In many biological studies, we would like to analyze the effect of a certain exposure on a health outcomes. For example, we would like to analyze the effect of C-Reactive Protein (CRP) on the risk of coronary heart disease (CHD). In this case, CRP is our treatment variable, and CHD is our outcome variable. However, the CHD is often affected by many other factors, and it is difficult to measure all of them. Using instrumental variable could help us correct this bias, but where can we find these instruments? An idea is to use the genotype associated with the CRP from our DNA (e.g., SNP, copy number or methylation) as the instrument. It is generally believed that our DNA is being randomized at conception. If we are careful enough in terms of selecting the instrument, we would pick the one that is not directly related to the CHD, but is related to the CRP. Then, this allows us to perform the Mendelian randomization, which is a special case of the IV method. Lawlor et al. (2008) provides a clear illustration of this idea to analyze the association between CRP and insulin resistance.

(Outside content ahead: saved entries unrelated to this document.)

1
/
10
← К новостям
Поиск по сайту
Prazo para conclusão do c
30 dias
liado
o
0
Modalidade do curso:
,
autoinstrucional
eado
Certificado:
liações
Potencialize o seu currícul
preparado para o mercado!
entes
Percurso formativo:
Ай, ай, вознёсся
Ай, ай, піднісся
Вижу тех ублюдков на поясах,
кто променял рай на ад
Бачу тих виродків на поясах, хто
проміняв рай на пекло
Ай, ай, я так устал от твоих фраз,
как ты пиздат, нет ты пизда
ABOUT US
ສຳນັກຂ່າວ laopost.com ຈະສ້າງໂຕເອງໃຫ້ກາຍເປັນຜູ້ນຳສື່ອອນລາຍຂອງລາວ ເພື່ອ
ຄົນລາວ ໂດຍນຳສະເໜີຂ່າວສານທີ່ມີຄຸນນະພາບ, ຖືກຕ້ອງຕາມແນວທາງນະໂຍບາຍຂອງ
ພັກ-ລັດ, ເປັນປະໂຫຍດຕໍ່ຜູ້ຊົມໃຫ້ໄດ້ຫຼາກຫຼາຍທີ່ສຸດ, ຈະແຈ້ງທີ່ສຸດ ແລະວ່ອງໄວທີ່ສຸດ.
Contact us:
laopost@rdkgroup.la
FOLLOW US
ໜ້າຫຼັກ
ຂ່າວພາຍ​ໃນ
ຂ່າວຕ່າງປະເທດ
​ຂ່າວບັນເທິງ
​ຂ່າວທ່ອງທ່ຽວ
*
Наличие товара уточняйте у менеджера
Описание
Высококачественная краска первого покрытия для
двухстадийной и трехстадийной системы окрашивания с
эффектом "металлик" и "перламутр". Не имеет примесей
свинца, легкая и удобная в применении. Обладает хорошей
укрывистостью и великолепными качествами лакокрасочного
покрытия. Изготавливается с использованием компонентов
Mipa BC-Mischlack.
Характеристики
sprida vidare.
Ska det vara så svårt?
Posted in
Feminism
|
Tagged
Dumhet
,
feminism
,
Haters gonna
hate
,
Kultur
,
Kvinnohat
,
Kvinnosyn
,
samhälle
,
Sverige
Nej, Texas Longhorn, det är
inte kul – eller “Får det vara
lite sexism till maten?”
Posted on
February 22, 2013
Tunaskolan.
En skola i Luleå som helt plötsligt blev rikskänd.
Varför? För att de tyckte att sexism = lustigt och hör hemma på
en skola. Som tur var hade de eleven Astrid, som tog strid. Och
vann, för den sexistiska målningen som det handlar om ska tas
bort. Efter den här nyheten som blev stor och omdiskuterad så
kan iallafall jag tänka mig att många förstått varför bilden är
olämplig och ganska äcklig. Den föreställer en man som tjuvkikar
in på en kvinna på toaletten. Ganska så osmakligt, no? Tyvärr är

One interesting thing about this idea is that we may not even need to collect individual patient data for this type of analysis. With the launch of the GWAS (Genome-Wide Association Studies), UK Biobank and many other smaller scale studies, we can easily obtain the summary statistics of the association between the SNP and the CRP and the association between the SNP and the CHD. Hence, in this case, by using the summary statistics, we can estimate \(\Cov(Y, A)\) and \(\Cov(Z, A)\) separately using different studies, and then estimate the treatment effect using the ratio given in (1) which is called the Wald estimator.
There can also be many limitations of this approach. For example, the instrument (genetic information) may be associated with the outcome though other pathways which we are not aware of. A common example is called pleiotropy, which means that the same genetic variation will affect multiple outcomes, and they may then indirectly affect the outcome that we are interested. Also, the population involved in different studies may be different, and the association between the SNP and the CRP may not be the same across different populations, or it could be difficult to interpret what the pooled population is. Weak instrument is also a common issue in this type of analysis. Nonetheless, Mendelian randomization plays an important role in the field of epidemiology and biostatistics.